▸ **INFORMATION GIVEN**:
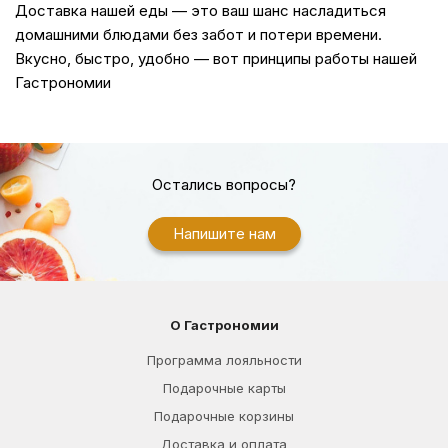
Доставка
нашей еды — это ваш шанс насладиться
домашними блюдами без забот и потери времени.
Вкусно, быстро, удобно — вот принципы работы нашей
Гастрономии
Остались вопросы?
Напишите нам
О Гастрономии
Программа лояльности
Подарочные карты
Подарочные корзины
Доставка и оплата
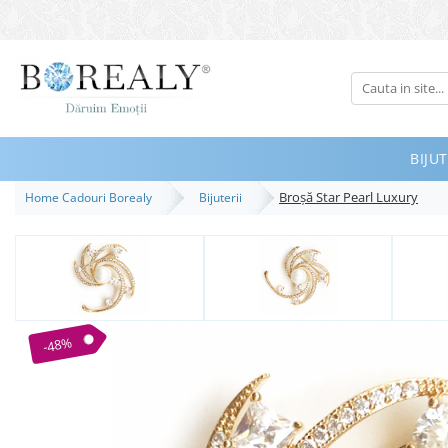
Bijuterii
Tipuri
Inele
BIJUT
Cercei
Broşă Star Pearl Luxury
Home Cadouri Borealy
Bijuterii
Bratari
Coliere
Seturi
Brose
Tiare
-48%
Destinatari
Bijuterii Femei
Bijuterii Copii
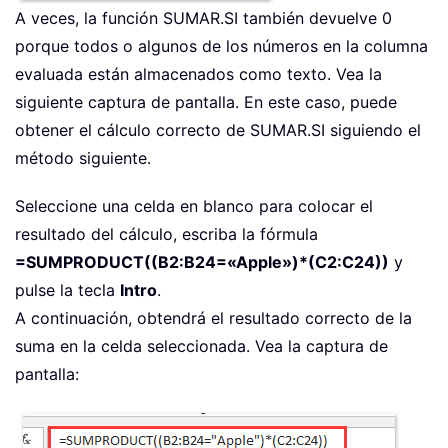
A veces, la función SUMAR.SI también devuelve 0
porque todos o algunos de los números en la columna
evaluada están almacenados como texto. Vea la
siguiente captura de pantalla. En este caso, puede
obtener el cálculo correcto de SUMAR.SI siguiendo el
método siguiente.
Seleccione una celda en blanco para colocar el
resultado del cálculo, escriba la fórmula
=SUMPRODUCT((B2:B24=«Apple»)*(C2:C24))
y
pulse la tecla
Intro
.
A continuación, obtendrá el resultado correcto de la
suma en la celda seleccionada. Vea la captura de
pantalla:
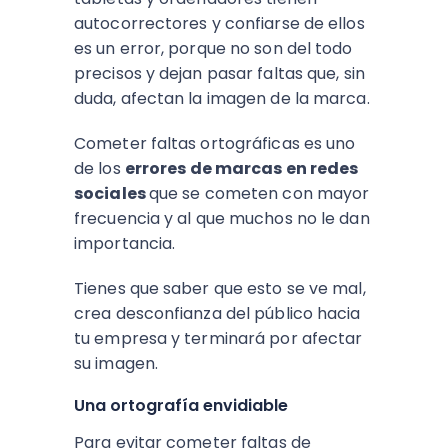
autocorrectores y confiarse de ellos
es un error, porque no son del todo
precisos y dejan pasar faltas que, sin
duda, afectan la imagen de la marca.
Cometer faltas ortográficas es uno
de los
errores de marcas en redes
sociales
que se cometen con mayor
frecuencia y al que muchos no le dan
importancia.
Tienes que saber que esto se ve mal,
crea desconfianza del público hacia
tu empresa y terminará por afectar
su imagen.
Una ortografía envidiable
Para evitar cometer faltas de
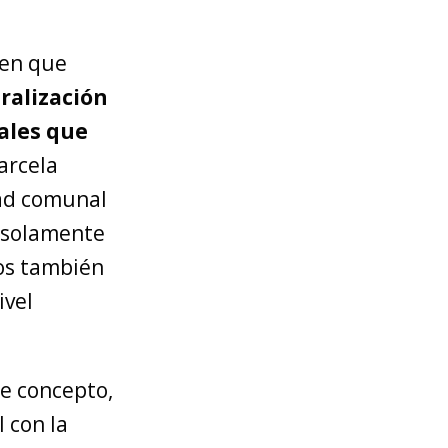
 en que
ralización
rales que
arcela
dad comunal
o solamente
mos también
ivel
te concepto,
 con la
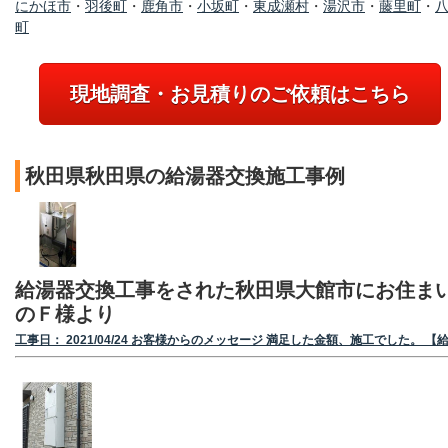
にかほ市
・
羽後町
・
鹿角市
・
小坂町
・
東成瀬村
・
湯沢市
・
藤里町
・
町
現地調査・お見積りのご依頼はこちら
秋田県秋田県の給湯器交換施工事例
給湯器交換工事をされた秋田県大館市にお住ま
のＦ様より
工事日： 2021/04/24 お客様からのメッセージ 満足した金額、施工でした。 【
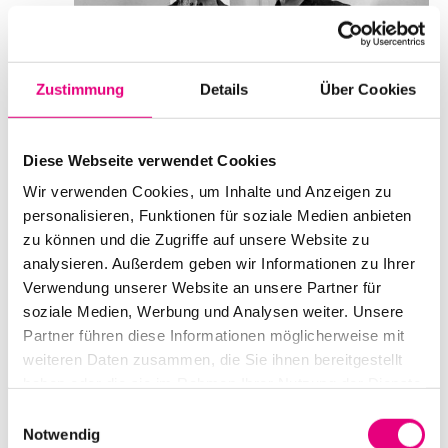
Zustimmung
Details
Über Cookies
Diese Webseite verwendet Cookies
Wir verwenden Cookies, um Inhalte und Anzeigen zu
personalisieren, Funktionen für soziale Medien anbieten
zu können und die Zugriffe auf unsere Website zu
analysieren. Außerdem geben wir Informationen zu Ihrer
Verwendung unserer Website an unsere Partner für
Claus Boesser-Ferrari & Elliott Sharp
soziale Medien, Werbung und Analysen weiter. Unsere
mit Rudij Bergmann
Partner führen diese Informationen möglicherweise mit
weiteren Daten zusammen, die Sie ihnen bereitgestellt
haben oder die sie im Rahmen Ihrer Nutzung der Dienste
Datum und Uhrzeit
gesammelt haben.
Samstag, 10. Oktober 2026 ab 17:00
Einwilligungsauswahl
Notwendig
Ort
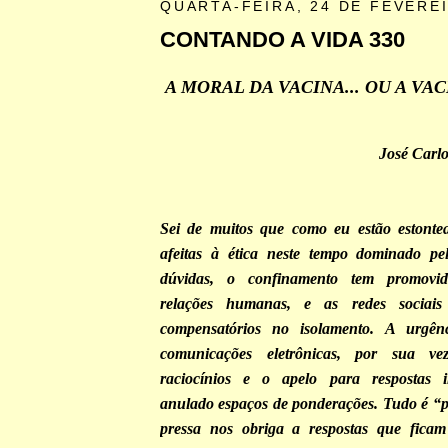
QUARTA-FEIRA, 24 DE FEVERE
CONTANDO A VIDA 330
A MORAL DA VACINA... OU A VA
José Carl
Sei de muitos que como eu estão estonte
afeitas à ética neste tempo dominado p
dúvidas, o confinamento tem promovid
relações humanas, e as redes sociai
compensatórios no isolamento. A urgên
comunicações eletrônicas, por sua ve
raciocínios e o apelo para respostas 
anulado espaços de ponderações. Tudo é “p
pressa nos obriga a respostas que fic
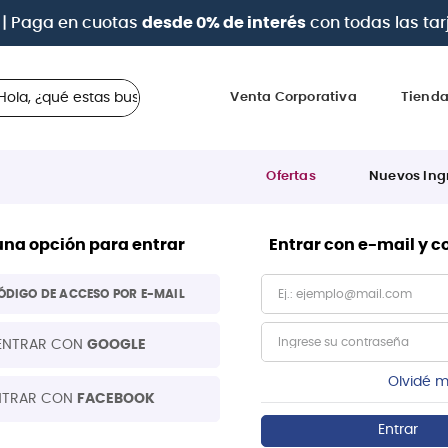
| Paga en cuotas
desde 0% de interés
con todas las tar
 ¿qué estas buscando?
Venta Corporativa
Tiend
Ofertas
Nuevos Ing
una opción para entrar
Entrar con e-mail y 
ÓDIGO DE ACCESO POR E-MAIL
ENTRAR CON
GOOGLE
Olvidé m
NTRAR CON
FACEBOOK
Entrar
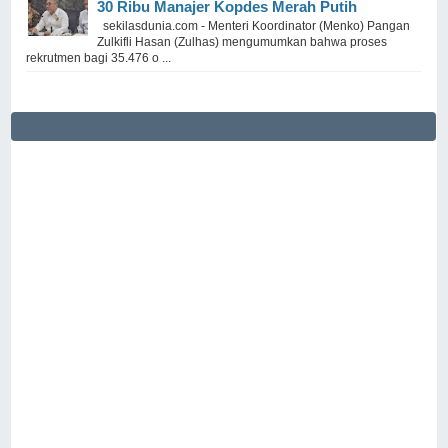
30 Ribu Manajer Kopdes Merah Putih
sekilasdunia.com - Menteri Koordinator (Menko) Pangan
Zulkifli Hasan (Zulhas) mengumumkan bahwa proses
rekrutmen bagi 35.476 o ...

▸ **EXERCISE GOAL**:
Treat the line with "Доставка и оплата" as the start and the line with "suma en la celda" as the end, and return exactly that span of the data above, both ends included, without pictures.

▸ **TASK ANSWER**:
Доставка и оплата
Bijuterii
Tipuri
Inele
BIJUT
Cercei
Broşă Star Pearl Luxury
Home Cadouri Borealy
Bijuterii
Bratari
Coliere
Seturi
Brose
Tiare
-48%
Destinatari
Bijuterii Femei
Bijuterii Copii
A veces, la función SUMAR.SI también devuelve 0
porque todos o algunos de los números en la columna
evaluada están almacenados como texto. Vea la
siguiente captura de pantalla. En este caso, puede
obtener el cálculo correcto de SUMAR.SI siguiendo el
método siguiente.
Seleccione una celda en blanco para colocar el
resultado del cálculo, escriba la fórmula
=SUMPRODUCT((B2:B24=«Apple»)*(C2:C24))
y
pulse la tecla
Intro
.
A continuación, obtendrá el resultado correcto de la
suma en la celda seleccionada. Vea la captura de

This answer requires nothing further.